Souvenir

A Journal

"I'm going to come back to West Virginia when this is over. There's something ancient and deeply-rooted in my soul. I like to think that I have left my ghost up one of those hollows, and I'll never really be able to leave for good until I find it. And I don't want to look for it, because I might find it and have to leave".----Breece D'J Pancake, in a letter to his mother. 

Anne Leigh Parrish


 

The Professor

 

            Something about him is familiar.  You see him as you wait for the train.  This wait is a daily affair, so you know which chair to sit in, which size coffee to buy.  Yet you're not calm, despite the easy routine.  This ghost has come into view, for one, and you're also expecting a phone call, the most important one you'll ever get.

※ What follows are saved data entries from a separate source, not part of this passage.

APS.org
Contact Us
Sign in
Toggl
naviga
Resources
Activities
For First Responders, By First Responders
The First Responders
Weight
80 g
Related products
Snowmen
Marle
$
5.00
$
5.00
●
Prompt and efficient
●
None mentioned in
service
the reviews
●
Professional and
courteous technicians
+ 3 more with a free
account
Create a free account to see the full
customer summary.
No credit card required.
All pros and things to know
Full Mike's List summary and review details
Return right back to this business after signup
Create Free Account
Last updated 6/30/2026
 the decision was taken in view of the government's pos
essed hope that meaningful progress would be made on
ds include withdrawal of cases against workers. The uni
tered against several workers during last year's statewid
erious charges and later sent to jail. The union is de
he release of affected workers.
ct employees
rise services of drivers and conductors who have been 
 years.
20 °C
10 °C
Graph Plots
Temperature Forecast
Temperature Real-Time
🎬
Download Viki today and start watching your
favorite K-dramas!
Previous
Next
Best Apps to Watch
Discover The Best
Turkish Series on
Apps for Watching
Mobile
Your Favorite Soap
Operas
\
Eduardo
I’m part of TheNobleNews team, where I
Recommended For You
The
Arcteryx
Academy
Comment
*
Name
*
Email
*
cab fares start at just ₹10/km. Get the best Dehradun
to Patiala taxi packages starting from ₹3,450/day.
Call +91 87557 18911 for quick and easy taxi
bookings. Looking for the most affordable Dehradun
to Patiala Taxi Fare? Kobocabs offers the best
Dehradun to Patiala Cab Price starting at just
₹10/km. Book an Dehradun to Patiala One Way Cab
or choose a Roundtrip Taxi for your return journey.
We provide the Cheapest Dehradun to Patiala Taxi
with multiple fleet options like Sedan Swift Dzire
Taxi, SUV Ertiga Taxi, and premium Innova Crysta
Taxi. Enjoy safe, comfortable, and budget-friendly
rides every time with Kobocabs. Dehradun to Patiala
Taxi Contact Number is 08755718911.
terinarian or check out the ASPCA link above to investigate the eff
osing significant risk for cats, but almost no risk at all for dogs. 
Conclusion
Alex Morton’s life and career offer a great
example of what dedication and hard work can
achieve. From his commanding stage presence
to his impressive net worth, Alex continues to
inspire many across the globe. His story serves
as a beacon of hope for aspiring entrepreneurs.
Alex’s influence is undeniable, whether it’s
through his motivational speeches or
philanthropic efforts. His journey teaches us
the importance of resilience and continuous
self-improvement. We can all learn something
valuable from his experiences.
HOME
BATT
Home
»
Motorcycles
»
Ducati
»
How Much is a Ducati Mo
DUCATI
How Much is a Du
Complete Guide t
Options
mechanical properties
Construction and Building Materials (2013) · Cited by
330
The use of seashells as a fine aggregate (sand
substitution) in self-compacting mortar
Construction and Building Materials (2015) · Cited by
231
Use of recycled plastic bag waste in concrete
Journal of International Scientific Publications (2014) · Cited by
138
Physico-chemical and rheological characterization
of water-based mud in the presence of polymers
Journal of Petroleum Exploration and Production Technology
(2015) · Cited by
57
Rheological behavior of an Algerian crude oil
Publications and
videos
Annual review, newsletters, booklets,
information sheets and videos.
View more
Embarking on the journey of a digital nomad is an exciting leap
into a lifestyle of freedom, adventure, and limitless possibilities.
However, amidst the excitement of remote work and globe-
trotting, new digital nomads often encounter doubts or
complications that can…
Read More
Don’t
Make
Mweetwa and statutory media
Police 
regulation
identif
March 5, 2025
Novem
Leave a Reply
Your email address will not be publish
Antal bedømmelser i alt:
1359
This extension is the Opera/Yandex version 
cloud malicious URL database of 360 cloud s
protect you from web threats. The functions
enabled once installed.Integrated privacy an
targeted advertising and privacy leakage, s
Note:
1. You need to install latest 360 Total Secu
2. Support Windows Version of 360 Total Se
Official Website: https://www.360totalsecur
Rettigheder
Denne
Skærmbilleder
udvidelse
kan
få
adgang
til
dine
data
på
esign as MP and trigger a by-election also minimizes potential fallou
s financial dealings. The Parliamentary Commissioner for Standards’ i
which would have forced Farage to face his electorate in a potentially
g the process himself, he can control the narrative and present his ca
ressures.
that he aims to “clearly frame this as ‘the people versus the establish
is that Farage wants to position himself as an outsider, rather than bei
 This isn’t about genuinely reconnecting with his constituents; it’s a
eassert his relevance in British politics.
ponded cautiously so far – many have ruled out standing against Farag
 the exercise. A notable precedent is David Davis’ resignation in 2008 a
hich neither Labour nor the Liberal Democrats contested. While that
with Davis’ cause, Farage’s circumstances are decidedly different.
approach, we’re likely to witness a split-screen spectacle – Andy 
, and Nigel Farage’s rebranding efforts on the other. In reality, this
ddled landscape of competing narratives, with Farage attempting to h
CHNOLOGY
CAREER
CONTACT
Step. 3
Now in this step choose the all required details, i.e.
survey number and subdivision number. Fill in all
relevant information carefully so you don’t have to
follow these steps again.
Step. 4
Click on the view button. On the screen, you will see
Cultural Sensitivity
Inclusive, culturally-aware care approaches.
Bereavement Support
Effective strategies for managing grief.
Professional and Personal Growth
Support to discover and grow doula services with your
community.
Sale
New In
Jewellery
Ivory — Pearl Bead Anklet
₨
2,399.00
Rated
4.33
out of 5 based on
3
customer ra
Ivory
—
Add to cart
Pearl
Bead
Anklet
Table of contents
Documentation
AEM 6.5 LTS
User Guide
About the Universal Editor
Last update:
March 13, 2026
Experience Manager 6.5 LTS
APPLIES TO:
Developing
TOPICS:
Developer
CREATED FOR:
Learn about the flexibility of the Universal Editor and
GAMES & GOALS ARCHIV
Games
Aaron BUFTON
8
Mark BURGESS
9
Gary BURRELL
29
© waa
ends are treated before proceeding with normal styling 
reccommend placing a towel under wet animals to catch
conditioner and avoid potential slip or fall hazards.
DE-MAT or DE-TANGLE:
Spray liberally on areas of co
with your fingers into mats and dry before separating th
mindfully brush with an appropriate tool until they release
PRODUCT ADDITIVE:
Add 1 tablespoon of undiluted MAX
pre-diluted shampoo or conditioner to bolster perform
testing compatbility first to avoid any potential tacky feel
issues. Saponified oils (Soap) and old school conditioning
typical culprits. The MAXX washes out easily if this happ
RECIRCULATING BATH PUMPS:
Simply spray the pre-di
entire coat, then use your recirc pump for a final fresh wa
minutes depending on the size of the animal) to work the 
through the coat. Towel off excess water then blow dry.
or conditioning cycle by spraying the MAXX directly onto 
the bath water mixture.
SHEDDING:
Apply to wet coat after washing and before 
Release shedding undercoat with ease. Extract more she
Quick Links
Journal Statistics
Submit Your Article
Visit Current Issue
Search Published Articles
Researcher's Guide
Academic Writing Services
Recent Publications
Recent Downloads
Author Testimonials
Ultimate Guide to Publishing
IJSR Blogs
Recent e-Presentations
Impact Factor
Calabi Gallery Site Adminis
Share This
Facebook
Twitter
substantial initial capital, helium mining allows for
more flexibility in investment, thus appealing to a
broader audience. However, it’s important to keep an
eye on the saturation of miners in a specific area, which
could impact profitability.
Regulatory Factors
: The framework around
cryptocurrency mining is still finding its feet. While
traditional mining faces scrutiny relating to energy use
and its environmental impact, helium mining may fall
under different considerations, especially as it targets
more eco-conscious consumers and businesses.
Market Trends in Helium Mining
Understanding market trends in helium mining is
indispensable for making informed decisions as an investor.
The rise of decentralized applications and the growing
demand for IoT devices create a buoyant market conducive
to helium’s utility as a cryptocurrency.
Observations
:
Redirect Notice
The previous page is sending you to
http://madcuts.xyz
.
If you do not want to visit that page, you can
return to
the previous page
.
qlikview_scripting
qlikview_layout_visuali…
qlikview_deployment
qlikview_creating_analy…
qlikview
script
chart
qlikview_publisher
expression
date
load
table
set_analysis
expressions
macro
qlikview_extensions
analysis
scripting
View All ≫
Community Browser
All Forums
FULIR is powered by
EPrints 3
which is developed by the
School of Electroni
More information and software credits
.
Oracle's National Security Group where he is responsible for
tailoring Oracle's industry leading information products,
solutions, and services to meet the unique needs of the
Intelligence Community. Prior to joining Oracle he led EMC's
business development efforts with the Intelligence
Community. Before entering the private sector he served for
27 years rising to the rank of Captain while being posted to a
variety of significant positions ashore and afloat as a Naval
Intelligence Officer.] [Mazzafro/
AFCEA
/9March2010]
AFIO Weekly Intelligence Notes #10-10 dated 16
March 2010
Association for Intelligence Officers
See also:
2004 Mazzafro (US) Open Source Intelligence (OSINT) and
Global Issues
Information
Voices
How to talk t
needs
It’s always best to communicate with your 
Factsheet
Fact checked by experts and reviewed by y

            The adoption agency is supposed to tell you if the baby you met four months before in Russia will be yours.  Dealing with Russians has been a learning experience.  Communication is sporadic.  Conduct is governed by a system of flattery and payments, not always of money.  The counterpart of your adoption agency there suggested that a case of single malt scotch would help your petition.  A Hermés scarf for the woman overseeing the infants was a nice touch.  Formula for all of her little ones waiting for love, twenty-two boxes worth, let you learn that the parents are of "good stock."  You're not interested in the parents or their lineage.  You just want what they gave up, and your eagerness is clear by the way you hold little Katya (whom you'll rename Katie the moment she's on American soil).  Usually, though, money is what moves the process forward.  You've spent thousands of dollars already.  And now spending this money all alone because the man you were going to raise this child with bailed out.  It's your fault, really.  You have a bad habit of choosing partners who are all flash and no substance, slippery souls who hate being pinned down.  You'll do better next time, you're sure.  You stood at the window of your apartment and watched his back as he crossed the street with his bags.  Well, only one bag.  But it was heavy, and he leaned against it hard, sort of how he always leaned against the weight of your commitment to the future, and to him.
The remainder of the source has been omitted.